Across the entries, count the lines that include "кафе" and report only that number.
· · · ·
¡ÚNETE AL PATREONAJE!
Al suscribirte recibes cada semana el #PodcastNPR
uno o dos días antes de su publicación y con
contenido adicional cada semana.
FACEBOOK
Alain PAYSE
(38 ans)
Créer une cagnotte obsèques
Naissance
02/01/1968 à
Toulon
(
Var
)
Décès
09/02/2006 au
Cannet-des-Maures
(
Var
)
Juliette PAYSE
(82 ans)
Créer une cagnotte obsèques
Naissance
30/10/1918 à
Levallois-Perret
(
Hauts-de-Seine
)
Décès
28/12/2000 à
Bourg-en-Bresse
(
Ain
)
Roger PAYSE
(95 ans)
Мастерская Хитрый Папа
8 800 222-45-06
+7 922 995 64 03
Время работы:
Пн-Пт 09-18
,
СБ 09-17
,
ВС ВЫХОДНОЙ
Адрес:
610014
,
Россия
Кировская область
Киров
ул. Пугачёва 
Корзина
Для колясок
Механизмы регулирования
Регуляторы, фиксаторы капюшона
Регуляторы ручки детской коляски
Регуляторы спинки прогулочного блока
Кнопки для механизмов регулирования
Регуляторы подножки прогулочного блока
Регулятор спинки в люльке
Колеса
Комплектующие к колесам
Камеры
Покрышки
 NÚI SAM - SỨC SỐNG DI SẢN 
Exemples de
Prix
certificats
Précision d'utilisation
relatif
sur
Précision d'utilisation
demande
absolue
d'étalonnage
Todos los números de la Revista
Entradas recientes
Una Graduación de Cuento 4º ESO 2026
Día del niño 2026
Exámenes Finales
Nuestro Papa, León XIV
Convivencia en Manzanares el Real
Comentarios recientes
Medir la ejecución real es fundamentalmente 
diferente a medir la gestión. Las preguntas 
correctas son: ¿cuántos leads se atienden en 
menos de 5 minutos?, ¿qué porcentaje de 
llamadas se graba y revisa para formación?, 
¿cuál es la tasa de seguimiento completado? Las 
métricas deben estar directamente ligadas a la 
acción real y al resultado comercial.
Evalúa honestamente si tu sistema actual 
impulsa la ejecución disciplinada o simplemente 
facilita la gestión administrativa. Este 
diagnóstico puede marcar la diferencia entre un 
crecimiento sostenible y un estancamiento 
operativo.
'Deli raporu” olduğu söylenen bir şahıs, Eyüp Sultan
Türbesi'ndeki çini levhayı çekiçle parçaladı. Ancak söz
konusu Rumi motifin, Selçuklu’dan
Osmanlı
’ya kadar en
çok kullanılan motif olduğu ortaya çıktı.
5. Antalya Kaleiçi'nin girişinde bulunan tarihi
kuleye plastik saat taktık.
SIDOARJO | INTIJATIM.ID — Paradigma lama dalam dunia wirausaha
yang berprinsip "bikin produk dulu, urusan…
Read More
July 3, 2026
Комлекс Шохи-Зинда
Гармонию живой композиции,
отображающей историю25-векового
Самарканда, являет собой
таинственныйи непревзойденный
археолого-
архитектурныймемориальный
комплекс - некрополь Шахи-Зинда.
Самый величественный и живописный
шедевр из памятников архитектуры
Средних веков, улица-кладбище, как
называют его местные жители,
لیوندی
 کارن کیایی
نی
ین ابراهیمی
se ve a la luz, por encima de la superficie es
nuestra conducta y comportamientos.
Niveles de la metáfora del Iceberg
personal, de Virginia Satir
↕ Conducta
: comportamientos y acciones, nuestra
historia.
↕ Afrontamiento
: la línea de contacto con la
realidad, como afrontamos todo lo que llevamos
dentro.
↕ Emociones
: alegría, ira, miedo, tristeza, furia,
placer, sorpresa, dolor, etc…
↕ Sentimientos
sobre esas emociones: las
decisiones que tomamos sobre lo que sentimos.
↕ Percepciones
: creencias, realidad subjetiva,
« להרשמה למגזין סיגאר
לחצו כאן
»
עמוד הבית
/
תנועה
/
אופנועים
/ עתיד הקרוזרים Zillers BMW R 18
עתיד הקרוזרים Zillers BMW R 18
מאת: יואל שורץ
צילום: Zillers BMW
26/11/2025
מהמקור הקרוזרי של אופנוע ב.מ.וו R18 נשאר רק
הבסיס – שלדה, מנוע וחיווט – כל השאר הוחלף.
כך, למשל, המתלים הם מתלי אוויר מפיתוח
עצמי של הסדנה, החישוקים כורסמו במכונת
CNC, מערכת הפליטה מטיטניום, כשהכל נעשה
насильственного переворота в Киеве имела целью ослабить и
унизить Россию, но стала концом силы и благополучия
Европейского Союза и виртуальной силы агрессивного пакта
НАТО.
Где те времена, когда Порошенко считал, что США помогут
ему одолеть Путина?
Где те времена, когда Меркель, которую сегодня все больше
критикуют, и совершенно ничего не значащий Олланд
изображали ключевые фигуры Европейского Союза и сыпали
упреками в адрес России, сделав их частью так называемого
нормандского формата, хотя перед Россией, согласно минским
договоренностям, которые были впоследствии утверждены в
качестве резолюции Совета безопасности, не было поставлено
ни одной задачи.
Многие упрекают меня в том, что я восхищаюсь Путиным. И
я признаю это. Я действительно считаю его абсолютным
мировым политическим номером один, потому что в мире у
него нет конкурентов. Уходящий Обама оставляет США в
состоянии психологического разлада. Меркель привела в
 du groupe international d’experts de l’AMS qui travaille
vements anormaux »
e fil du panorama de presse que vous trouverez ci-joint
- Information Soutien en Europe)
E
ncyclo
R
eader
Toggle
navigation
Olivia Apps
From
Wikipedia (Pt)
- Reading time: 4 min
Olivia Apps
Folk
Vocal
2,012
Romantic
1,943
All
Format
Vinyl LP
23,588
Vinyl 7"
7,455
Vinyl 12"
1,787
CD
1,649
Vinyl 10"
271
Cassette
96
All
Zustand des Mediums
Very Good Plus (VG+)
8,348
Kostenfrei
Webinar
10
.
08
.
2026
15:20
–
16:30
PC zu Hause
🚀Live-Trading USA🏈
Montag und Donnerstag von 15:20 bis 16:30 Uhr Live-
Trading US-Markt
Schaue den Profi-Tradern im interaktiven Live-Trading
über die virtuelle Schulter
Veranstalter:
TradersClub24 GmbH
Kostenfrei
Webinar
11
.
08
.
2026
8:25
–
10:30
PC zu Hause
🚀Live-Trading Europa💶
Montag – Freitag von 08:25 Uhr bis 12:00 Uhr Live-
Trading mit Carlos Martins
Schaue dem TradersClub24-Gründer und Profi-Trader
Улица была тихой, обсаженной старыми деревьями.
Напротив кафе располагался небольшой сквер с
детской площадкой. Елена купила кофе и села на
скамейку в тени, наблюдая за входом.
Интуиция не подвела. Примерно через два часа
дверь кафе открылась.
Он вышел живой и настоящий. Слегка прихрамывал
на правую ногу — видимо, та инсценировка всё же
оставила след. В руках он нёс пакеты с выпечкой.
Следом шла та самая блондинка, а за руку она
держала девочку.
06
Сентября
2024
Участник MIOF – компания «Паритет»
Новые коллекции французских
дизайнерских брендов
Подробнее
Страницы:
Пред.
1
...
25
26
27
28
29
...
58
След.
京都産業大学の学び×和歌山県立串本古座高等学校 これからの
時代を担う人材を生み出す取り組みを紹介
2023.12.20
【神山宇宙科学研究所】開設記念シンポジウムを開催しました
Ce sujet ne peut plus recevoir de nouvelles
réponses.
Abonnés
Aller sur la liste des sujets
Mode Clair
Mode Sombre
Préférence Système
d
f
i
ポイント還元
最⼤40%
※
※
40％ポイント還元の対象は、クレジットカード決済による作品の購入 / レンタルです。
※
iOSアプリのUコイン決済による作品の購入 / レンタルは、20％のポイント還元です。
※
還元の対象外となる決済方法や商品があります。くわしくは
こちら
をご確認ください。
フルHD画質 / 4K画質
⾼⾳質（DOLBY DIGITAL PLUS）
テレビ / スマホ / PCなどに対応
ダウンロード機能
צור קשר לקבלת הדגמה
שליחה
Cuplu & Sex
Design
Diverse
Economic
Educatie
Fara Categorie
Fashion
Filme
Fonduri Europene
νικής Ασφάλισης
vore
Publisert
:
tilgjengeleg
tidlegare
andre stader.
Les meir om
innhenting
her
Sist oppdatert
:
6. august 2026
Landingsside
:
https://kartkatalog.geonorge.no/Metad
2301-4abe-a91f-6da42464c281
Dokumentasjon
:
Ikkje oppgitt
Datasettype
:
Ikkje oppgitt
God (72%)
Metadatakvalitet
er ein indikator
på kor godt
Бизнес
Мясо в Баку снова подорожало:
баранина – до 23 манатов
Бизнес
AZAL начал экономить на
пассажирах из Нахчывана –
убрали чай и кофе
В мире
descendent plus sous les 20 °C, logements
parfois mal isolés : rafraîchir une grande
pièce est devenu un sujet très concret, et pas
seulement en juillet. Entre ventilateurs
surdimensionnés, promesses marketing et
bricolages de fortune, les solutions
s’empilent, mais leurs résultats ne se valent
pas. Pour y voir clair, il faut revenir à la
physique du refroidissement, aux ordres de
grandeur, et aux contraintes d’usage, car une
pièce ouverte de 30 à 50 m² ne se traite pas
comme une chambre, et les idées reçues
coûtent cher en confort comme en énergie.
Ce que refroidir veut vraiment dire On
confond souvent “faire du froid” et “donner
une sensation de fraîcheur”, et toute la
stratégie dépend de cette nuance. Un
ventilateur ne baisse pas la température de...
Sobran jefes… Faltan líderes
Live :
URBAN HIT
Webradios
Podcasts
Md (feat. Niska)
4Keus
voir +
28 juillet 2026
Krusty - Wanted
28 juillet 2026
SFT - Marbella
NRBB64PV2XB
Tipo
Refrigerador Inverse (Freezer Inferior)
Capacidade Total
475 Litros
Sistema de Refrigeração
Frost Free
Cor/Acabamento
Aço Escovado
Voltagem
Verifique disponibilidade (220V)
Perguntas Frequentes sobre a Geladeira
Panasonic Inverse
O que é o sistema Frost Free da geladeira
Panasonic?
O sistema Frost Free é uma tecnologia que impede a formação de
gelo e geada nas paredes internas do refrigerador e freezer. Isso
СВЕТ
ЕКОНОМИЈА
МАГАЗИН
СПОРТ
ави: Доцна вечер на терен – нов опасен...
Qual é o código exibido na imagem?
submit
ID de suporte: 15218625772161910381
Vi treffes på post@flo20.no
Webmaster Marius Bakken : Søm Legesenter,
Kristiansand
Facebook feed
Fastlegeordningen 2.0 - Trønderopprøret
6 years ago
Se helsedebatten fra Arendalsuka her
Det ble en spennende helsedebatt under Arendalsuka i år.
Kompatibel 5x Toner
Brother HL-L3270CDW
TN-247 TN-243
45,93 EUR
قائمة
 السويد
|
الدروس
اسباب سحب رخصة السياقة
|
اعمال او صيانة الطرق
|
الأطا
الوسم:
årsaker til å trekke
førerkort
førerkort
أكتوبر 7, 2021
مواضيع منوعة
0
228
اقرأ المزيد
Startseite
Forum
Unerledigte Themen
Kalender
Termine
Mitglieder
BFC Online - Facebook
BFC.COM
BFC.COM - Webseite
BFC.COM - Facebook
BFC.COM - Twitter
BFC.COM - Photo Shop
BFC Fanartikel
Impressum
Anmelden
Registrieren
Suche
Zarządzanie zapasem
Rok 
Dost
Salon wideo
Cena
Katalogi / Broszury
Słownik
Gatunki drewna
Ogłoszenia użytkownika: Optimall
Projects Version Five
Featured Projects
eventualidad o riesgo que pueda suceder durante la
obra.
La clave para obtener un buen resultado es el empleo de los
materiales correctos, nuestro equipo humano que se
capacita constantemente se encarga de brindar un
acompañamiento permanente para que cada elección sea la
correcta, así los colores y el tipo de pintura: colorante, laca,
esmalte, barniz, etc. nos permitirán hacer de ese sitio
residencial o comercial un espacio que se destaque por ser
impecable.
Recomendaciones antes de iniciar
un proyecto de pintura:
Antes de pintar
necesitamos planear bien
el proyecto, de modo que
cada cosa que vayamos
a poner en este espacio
· · · ·
## Output for this task:
2